◆ What you have to do
Nothing but the pictures may be left out. Restate the rest of the entries word for word.
Input for this task START
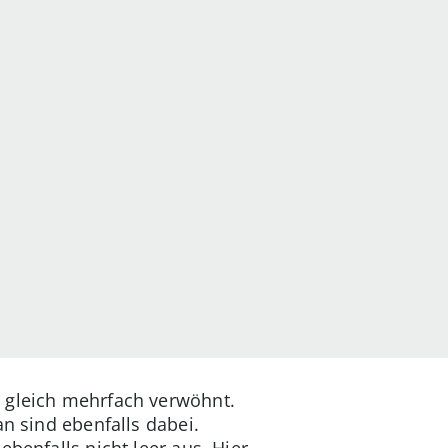
l gleich mehrfach verwöhnt.
an sind ebenfalls dabei.
benfalls nicht leer aus. Hier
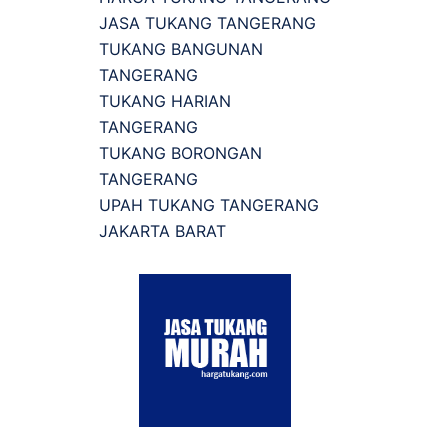
JASA TUKANG TANGERANG
TUKANG BANGUNAN
TANGERANG
TUKANG HARIAN
TANGERANG
TUKANG BORONGAN
TANGERANG
UPAH TUKANG TANGERANG
JAKARTA BARAT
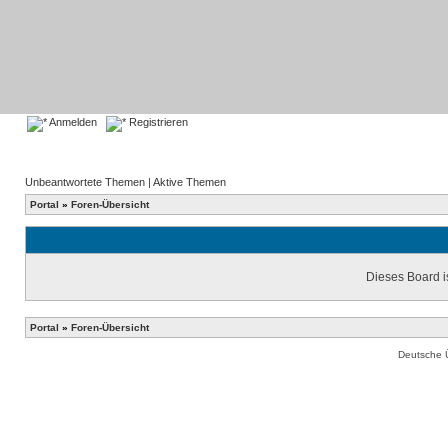
Anmelden
Registrieren
Unbeantwortete Themen
|
Aktive Themen
Portal
»
Foren-Übersicht
Dieses Board is
Portal
»
Foren-Übersicht
Deutsche 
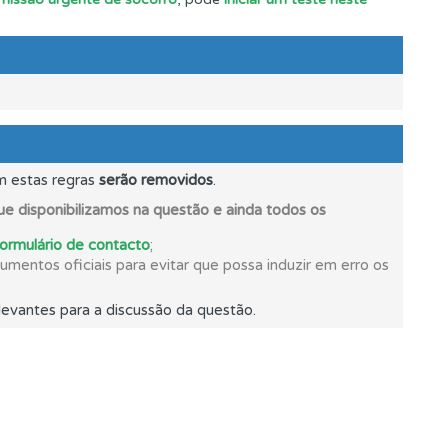
os.
ponder.
m estas regras
serão removidos
.
e disponibilizamos na questão e ainda todos os
formulário de contacto
;
mentos oficiais para evitar que possa induzir em erro os
evantes para a discussão da questão.
s.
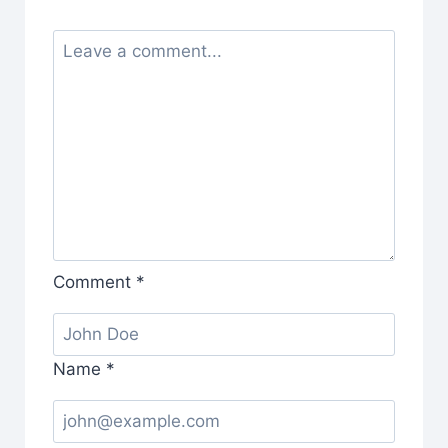
Comment
*
Name
*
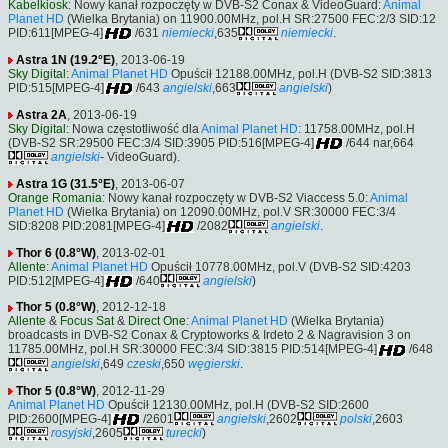
Kabelkiosk
: Nowy kanał rozpoczęty w DVB-S2 Conax & VideoGuard:
Animal
Planet HD
(Wielka Brytania) on 11900.00MHz, pol.H SR:27500 FEC:2/3 SID:12
PID:611[MPEG-4]
/631
niemiecki
,635
niemiecki
.
Astra 1N (19.2°E)
, 2013-06-19
Sky Digital
:
Animal Planet HD
Opuścił 12188.00MHz, pol.H (DVB-S2 SID:3813
PID:515[MPEG-4]
/643
angielski
,663
angielski
)
Astra 2A
, 2013-06-19
Sky Digital
: Nowa częstotliwość dla
Animal Planet HD
: 11758.00MHz, pol.H
(DVB-S2 SR:29500 FEC:3/4 SID:3905 PID:516[MPEG-4]
/644 nar,664
angielski
- VideoGuard).
Astra 1G (31.5°E)
, 2013-06-07
Orange Romania
: Nowy kanał rozpoczęty w DVB-S2 Viaccess 5.0:
Animal
Planet HD
(Wielka Brytania) on 12090.00MHz, pol.V SR:30000 FEC:3/4
SID:8208 PID:2081[MPEG-4]
/2082
angielski
.
Thor 6 (0.8°W)
, 2013-02-01
Allente
:
Animal Planet HD
Opuścił 10778.00MHz, pol.V (DVB-S2 SID:4203
PID:512[MPEG-4]
/640
angielski
)
Thor 5 (0.8°W)
, 2012-12-18
Allente
&
Focus Sat
&
Direct One
:
Animal Planet HD
(Wielka Brytania)
broadcasts in DVB-S2 Conax & Cryptoworks & Irdeto 2 & Nagravision 3 on
11785.00MHz, pol.H SR:30000 FEC:3/4 SID:3815 PID:514[MPEG-4]
/648
angielski
,649
czeski
,650
węgierski
.
Thor 5 (0.8°W)
, 2012-11-29
Animal Planet HD
Opuścił 12130.00MHz, pol.H (DVB-S2 SID:2600
PID:2600[MPEG-4]
/2601
angielski
,2602
polski
,2603
rosyjski
,2605
turecki
)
Input for this task END
◆ Response below
l gleich mehrfach verwöhnt.
an sind ebenfalls dabei.
benfalls nicht leer aus. Hier
JASA TUKANG TANGERANG
TUKANG BANGUNAN
TANGERANG
TUKANG HARIAN
TANGERANG
TUKANG BORONGAN
TANGERANG
UPAH TUKANG TANGERANG
JAKARTA BARAT
Anmelden
Registrieren
Unbeantwortete Themen
|
Aktive Themen
Portal
»
Foren-Übersicht
Dieses Board is
Portal
»
Foren-Übersicht
Deutsche 
os.
ponder.
m estas regras
serão removidos
.
e disponibilizamos na questão e ainda todos os
formulário de contacto
;
mentos oficiais para evitar que possa induzir em erro os
evantes para a discussão da questão.
s.
Comment
*
Name
*
Kabelkiosk
: Nowy kanał rozpoczęty w DVB-S2 Conax & VideoGuard:
Animal
Planet HD
(Wielka Brytania) on 11900.00MHz, pol.H SR:27500 FEC:2/3 SID:12
PID:611[MPEG-4]
/631
niemiecki
,635
niemiecki
.
Astra 1N (19.2°E)
, 2013-06-19
Sky Digital
:
Animal Planet HD
Opuścił 12188.00MHz, pol.H (DVB-S2 SID:3813
PID:515[MPEG-4]
/643
angielski
,663
angielski
)
Astra 2A
, 2013-06-19
Sky Digital
: Nowa częstotliwość dla
Animal Planet HD
: 11758.00MHz, pol.H
(DVB-S2 SR:29500 FEC:3/4 SID:3905 PID:516[MPEG-4]
/644 nar,664
angielski
- VideoGuard).
Astra 1G (31.5°E)
, 2013-06-07
Orange Romania
: Nowy kanał rozpoczęty w DVB-S2 Viaccess 5.0:
Animal
Planet HD
(Wielka Brytania) on 12090.00MHz, pol.V SR:30000 FEC:3/4
SID:8208 PID:2081[MPEG-4]
/2082
angielski
.
Thor 6 (0.8°W)
, 2013-02-01
Allente
:
Animal Planet HD
Opuścił 10778.00MHz, pol.V (DVB-S2 SID:4203
PID:512[MPEG-4]
/640
angielski
)
Thor 5 (0.8°W)
, 2012-12-18
Allente
&
Focus Sat
&
Direct One
:
Animal Planet HD
(Wielka Brytania)
broadcasts in DVB-S2 Conax & Cryptoworks & Irdeto 2 & Nagravision 3 on
11785.00MHz, pol.H SR:30000 FEC:3/4 SID:3815 PID:514[MPEG-4]
/648
angielski
,649
czeski
,650
węgierski
.
Thor 5 (0.8°W)
, 2012-11-29
Animal Planet HD
Opuścił 12130.00MHz, pol.H (DVB-S2 SID:2600
PID:2600[MPEG-4]
/2601
angielski
,2602
polski
,2603
rosyjski
,2605
turecki
)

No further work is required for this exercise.